President Trump Says Japan Drops Bowling Balls On Cars. It Doesn't.

The president claimed Japan drops bowling balls on cars to test their sturdiness. It doesn't — at all.
Posted at 11:27 PM, Mar 21, 2018

At a private fundraising event earlier this month, President Donald Trump was talking about trade when he brought up standards for cars in Japan. This is what he said:

"It's called the bowling ball test. ... They take a bowling ball from 20 feet up in the air and they drop it on the hood of the car. ... And if the hood dents, then the car doesn't qualify." At the White House press briefing the next day ... it came up. 

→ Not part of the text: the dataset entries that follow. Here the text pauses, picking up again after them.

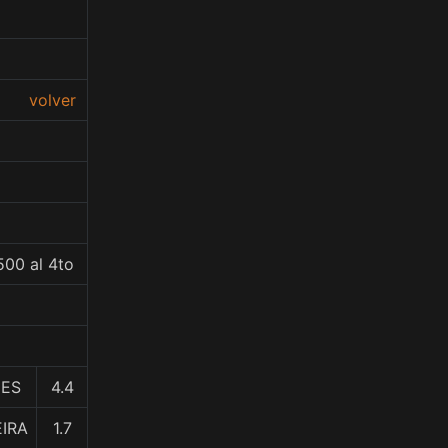
volver
500 al 4to
DES
4.4
EIRA
1.7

"I worked in Japan for about 20 years. I covered the automotive industry. I don't recall anything like this; no one we've spoken with in the industry recalls it. Did you speak with the president about this and where did he get this from?" a reporter asked White House press secretary Sarah Sanders. 

"Look, the president's been talking about unfair trade practices for decades, it's not new for him," Sanders responded. "Obviously he's joking about this particular test, but it illustrates the creative ways some countries are able to keep American goods out of their markets."

Does it? It turns out there is a test in Japan where a hemisphere-shaped object is fired at the front end of a car to test how much force someone's head would have to absorb if the car hit them, but that test is about the human head, not about the car. In fact, in that test, the more give the car has, the better it is for the skull.

So, in this case, the president's talk of this "bowling ball test" is just false.